Edited on Thu May-24-07 08:34 PM by Seabiscuit
NONE of us forgot "about his war on poverty, starting Medicare, Medicaid, all the civil rights bills." And "we young Democrats" did NOT "ma(k)e sure he was thrown out of office." We supported Eugene McCarthy, an antiwar candidate in 1968 until Bobby Kennedy threw his hat in the ring, and then we got behind Bobby, another antiwar candidate. Johnson, meanwhile, seeing the writing on the wall, made his famous speech that "I will not seek and I will not accept the nomination" for Democratic presidential candidate.

After Bobby was assassinated, we did NOT "get our anti-war liberal McGovern to run". The Democratic machine nominated Johnson's VP, Hubert Humphrey at the Chicago convention while we protested outside while being attacked, tear-gassed and clubbed by Mayor Daley's rioting police goons.
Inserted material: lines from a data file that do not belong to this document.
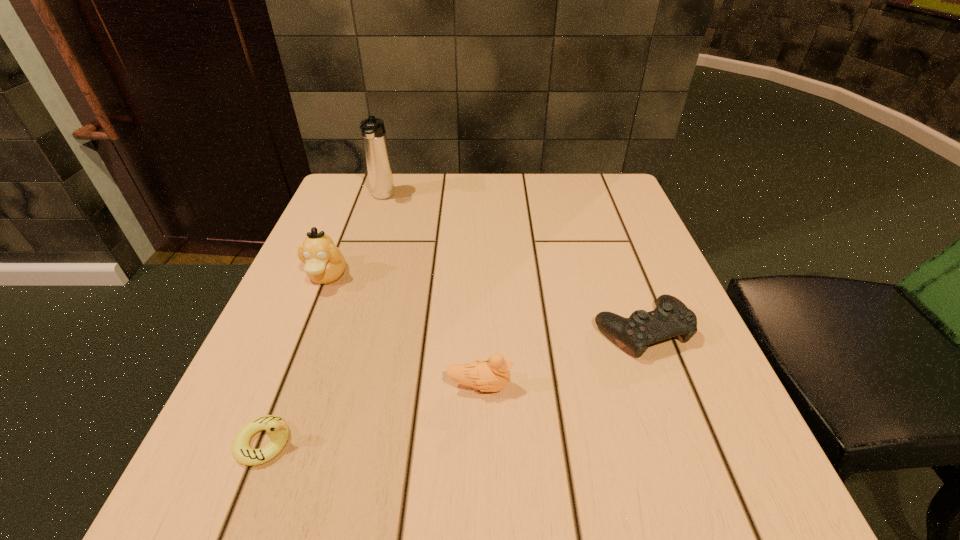 Identify the location of empty space that is in between the third farthest object and the fourth nearest object. (484, 303).

Locate an element on the screen. This screenshot has height=540, width=960. empty space between the second shortest duckling and the thermos bottle is located at coordinates (431, 292).

Where is `empty space between the third nearest object and the tallest object`? The width and height of the screenshot is (960, 540). empty space between the third nearest object and the tallest object is located at coordinates (512, 264).

You are a GUI agent. You are given a task and a screenshot of the screen. Output one action in this format:
    pyautogui.click(x=<x>, y=<y>)
    Task: Click on the vacant space in between the thermos bottle and the second tallest object
    The width and height of the screenshot is (960, 540).
    Given the screenshot: What is the action you would take?
    pyautogui.click(x=355, y=237)

Where is `vacant area that lies between the third shortest object and the thermos bottle`? vacant area that lies between the third shortest object and the thermos bottle is located at coordinates (431, 292).

I want to click on unoccupied area between the rightmost duckling and the tallest object, so click(x=431, y=292).

I want to click on vacant area that lies between the fourth farthest object and the control, so click(x=561, y=358).

The width and height of the screenshot is (960, 540). Find the location of `object identified as the fourth closest to the tallest object`. object identified as the fourth closest to the tallest object is located at coordinates [x=277, y=429].

You are a GUI agent. You are given a task and a screenshot of the screen. Output one action in this format:
    pyautogui.click(x=<x>, y=<y>)
    Task: Click on the object that is the closest one to the fourth nearest object
    This screenshot has width=960, height=540.
    Given the screenshot: What is the action you would take?
    pyautogui.click(x=375, y=144)

Locate an element on the screen. duckling that is the third closest one to the fourth tallest object is located at coordinates (277, 429).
McGovern didn't come along until 4 years later, 1972, in the middle of Nixon's term.

Johnson deserved to be thrown under a bus, but we didn't have to - he quit. What we didn't deserve was a Democratic machine throwing Hubert Humphrey at us, a man who despite a sterling record on civil rights, vocally supported Johnson's Vietnam War from the beginning.

And we don't deserve the current crop of Democratic sell-outs either, or we'll end up with more of the same right-wing crap in this country.

I was born in 1945. I find it hard to believe you were born before 1965.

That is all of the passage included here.